* _Exercise materials_:
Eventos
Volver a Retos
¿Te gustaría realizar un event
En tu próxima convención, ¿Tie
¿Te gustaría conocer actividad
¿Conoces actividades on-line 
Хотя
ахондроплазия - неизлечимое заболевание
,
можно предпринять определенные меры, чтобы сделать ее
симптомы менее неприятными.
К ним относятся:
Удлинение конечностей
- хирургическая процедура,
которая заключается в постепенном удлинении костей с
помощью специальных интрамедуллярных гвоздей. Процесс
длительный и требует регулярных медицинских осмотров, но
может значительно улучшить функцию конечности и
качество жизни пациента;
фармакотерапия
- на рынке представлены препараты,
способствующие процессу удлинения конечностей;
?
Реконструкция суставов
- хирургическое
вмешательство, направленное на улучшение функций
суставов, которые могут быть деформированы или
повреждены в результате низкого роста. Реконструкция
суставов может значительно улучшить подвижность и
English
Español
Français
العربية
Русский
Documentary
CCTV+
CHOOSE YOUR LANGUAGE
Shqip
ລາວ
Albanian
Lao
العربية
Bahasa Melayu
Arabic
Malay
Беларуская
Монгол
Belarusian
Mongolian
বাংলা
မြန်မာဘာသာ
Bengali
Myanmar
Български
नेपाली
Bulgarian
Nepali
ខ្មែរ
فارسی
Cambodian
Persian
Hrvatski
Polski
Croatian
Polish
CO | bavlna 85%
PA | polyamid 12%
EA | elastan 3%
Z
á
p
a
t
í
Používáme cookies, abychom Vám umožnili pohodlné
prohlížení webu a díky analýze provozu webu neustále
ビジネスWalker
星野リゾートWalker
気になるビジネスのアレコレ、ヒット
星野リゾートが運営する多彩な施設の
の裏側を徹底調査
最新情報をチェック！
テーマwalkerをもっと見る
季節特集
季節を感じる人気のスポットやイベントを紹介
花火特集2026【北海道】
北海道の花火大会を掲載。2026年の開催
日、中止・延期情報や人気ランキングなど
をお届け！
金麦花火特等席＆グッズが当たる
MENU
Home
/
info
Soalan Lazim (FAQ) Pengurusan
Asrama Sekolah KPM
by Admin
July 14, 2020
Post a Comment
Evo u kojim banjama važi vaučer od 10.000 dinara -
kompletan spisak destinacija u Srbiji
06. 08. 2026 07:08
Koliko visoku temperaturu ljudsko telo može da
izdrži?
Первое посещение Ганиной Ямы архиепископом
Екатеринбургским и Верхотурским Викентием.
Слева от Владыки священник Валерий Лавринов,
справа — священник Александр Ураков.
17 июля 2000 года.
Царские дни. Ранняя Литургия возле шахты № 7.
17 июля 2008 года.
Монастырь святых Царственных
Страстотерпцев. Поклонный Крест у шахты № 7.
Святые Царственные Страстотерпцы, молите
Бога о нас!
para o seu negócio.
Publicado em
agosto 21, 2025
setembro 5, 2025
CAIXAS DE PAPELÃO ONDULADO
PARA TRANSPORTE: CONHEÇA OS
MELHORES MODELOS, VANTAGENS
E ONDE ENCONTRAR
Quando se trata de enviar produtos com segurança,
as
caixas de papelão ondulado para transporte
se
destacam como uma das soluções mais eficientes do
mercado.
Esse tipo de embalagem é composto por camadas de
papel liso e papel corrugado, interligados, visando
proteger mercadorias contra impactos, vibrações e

* _Task statement_:
Copy verbatim, from the listing above, each line from the one containing "テーマwalkerをもっと見る" down to the one containing "06. 08. 2026 07:08", inclusive.

* _Finished task_:
テーマwalkerをもっと見る
季節特集
季節を感じる人気のスポットやイベントを紹介
花火特集2026【北海道】
北海道の花火大会を掲載。2026年の開催
日、中止・延期情報や人気ランキングなど
をお届け！
金麦花火特等席＆グッズが当たる
MENU
Home
/
info
Soalan Lazim (FAQ) Pengurusan
Asrama Sekolah KPM
by Admin
July 14, 2020
Post a Comment
Evo u kojim banjama važi vaučer od 10.000 dinara -
kompletan spisak destinacija u Srbiji
06. 08. 2026 07:08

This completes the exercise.